Allein, wenn man die ganze Lehrentwicklung überblickt, so scheinen solche Einwände zu zerrinnen. Falls Maria das Herz der Kirche ist, wie Christus das Haupt, so war sie es jedenfalls wie Christus in sichtbarer Weise bis zu ihrem Sterben. Die danach gegebene Verklärung und Unsichtbarkeit hat keine Schwierigkeit gemacht, Christus als Haupt der Kirche zu betrachten, auch damals nicht, als man den sichtbaren Stellvertreter Christi noch nicht, als ein Haupt mit ihm, in diese Betrachtungsweise einbezog. Warum sollte es also ein Hindernis sein, Maria als Herz der Kirche anzusehen?

Die Unsichtbarkeit des Hl. Geistes hat St. Thomas und mit ihm Leo XIII. nicht gehindert, den Hl. Geist als Herz der Kirche zu bezeichnen, und die Unsichtbarkeit Mariä den hl. Bernhardin nicht, sie als Hals der Kirche anzusprechen.

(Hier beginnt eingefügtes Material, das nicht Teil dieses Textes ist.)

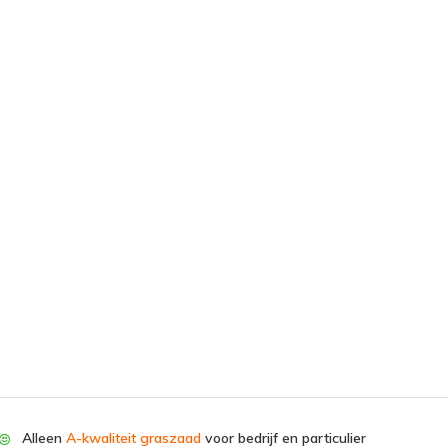
Alleen
A-kwaliteit graszaad
voor bedrijf en particulier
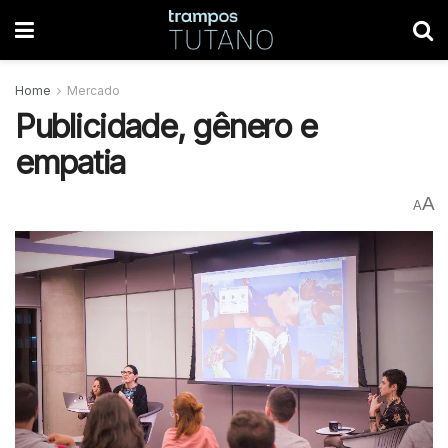
Home
Mercado
Publicidade, gênero e
empatia
A
A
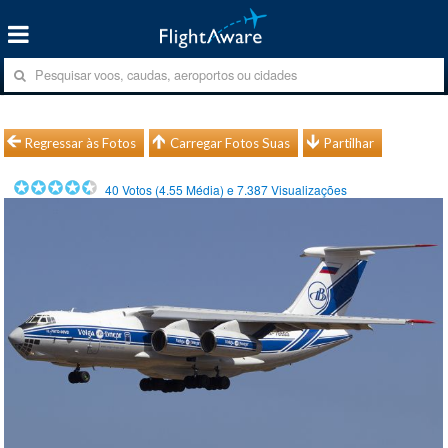
Regressar às Fotos
Carregar Fotos Suas
Partilhar
40
Votos (
4.55
Média) e
7.387
Visualizações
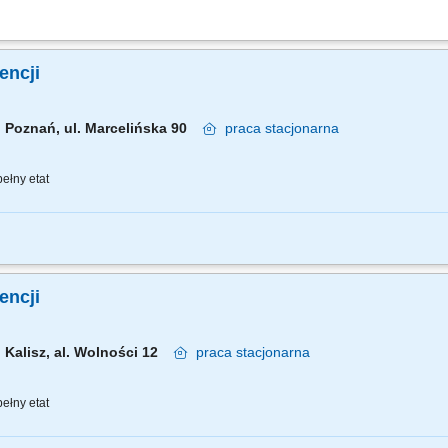
cja strategii sprzedaży B2C, wyznaczanie priorytetów oraz polityk cenowo-promoc
torowanie wyników; Analiza danych sprzedażowych, trendów rynkowych i zachowań
gencji
Poznań, ul. Marcelińska 90
praca
stacjonarna
ełny etat
znes przychodowy i zarządzanie zespołem sprzedaży, rekrutację i wdrożenie now
nie portfela Klientów poprzez aktywną sprzedaż własną, zapewnienie wsparcia 
gencji
Kalisz, al. Wolności 12
praca
stacjonarna
ełny etat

Ja, St. Thomas hat in der Verborgenheit des Herzens geradezu einen Grund dafür gesehen, etwas verborgenes, wie die Gottheit Christi oder den Hl. Geist, zu dessen Analogat zu machen. Vielleicht könnte es auch berechtigt sein, zwischen der Verborgenheit des Herzens und der Verborgenheit Mariä einen analogen Zug zu sehen. Wie die Mutter, nach Pius XI. das Herz der Familie im Gegensatz zum Haupt der Familie (6), ein mehr verborgenes Leben innerhalb des Hauses führt, einen stillen Einfluss ausübt, so, könnte man sagen, sei es auch bei der Mutter Maria, dem Herzen der Kirche. Zu ihren Funktionen in der Kirche ist es, nicht notwendig, eine sichtbare Vertretung zu haben, sie wirkt in der Kirche verborgen wie das Herz im Leibe.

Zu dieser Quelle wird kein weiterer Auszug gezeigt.